Oral History - Battle of the Atlantic,
1941-1945
Recollections of Seaman Second Class Basil D. Izzi, USNR, an
Armed Guard crew member on the Dutch merchant ship SS Zaandam which was
torpedoed by German submarine U-174 off the coast of Brazil. He was
rescued after 83 days adrift on a raft, 2 Nov 1942 - 24 Jan 1943.
Adapted From: Basil Izzi interview in box 15 of World War
II Interviews, Operational Archives Branch, Naval Historical Center.
I was torpedoed on November 2nd on a Tuesday afternoon about 4 o'clock. It
was a clear day and the sun was shining bright. About 4:15 we were in my cabin
playing cards, four of the fellows besides myself. Our radio man walked in and
told us our position, where we were and everything. He just walked out and as
soon as he walked out our first torpedo [fired by German submarine U-174]
struck us. We got up and ran out to the door, we were trying to get to the guns
but the shortest way was blocked by the wreckage from the torpedo from topside,
so we had to go back inside the ship and through the lounge up on the next deck
[as] the easiest way we could get to the guns.
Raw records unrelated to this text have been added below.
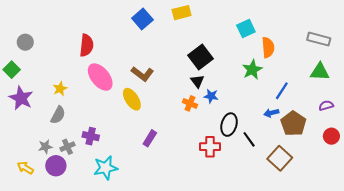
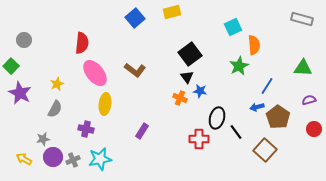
gray rectangle: (319, 39) -> (302, 19), moved
yellow ellipse: (132, 99) -> (105, 104), moved, turned 40
gray cross: (67, 147) -> (73, 160), moved

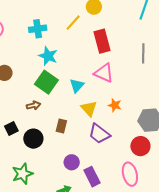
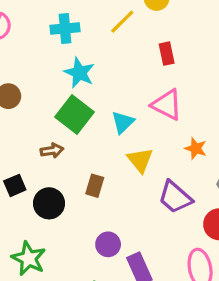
red rectangle: (102, 41) -> (167, 54), size x0.6
orange star: (115, 105) -> (196, 148), moved
purple trapezoid: (99, 134) -> (175, 197), moved
green star: (22, 174) -> (29, 258), turned -30

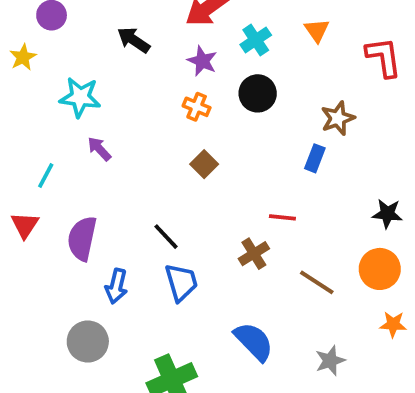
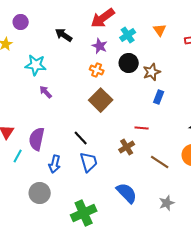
brown star: (338, 118) -> (152, 72), moved
brown square: (204, 164) -> (101, 100), size x1.6
cyan line: (46, 175) -> (18, 156), moved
When we were getting there we saw
the ship's crew was letting the rafts get underway. Well, after the first
torpedo the ship didn't stop right away, it kept on going for a few hundred
yards, and when the rafts did hit the water they just drifted off. We got back
to the guns and our gunnery officer radioed down [to check] if everything was
all set, and we told him yes. Everybody was in their positions, loaded the gun,
and were looking around to see if they could see the submarine, but there was no
submarine sin sight. At that time there was nobody jumping off the ship and no
abandon ship was given as yet.
There were three lifeboats on the starboard side that were pretty well loaded
but the Captain didn't let them down yet. A few minutes after that we got struck
by the second torpedo and the ship started sinking rapidly. Everybody started
jumping over the side, there was a lot of screaming and panic going on,
everybody was nervous, and the boats on the portside were damaged by both
torpedoes. Two lifeboats on the starboard side got off safely and the third one
didn't get off so safely, it had a hole in it's side. By that time the gun crews
were about the only one left on the ship, so we started jumping over the side,
some over the stern. Well, I jumped over the stern and it was at a great height.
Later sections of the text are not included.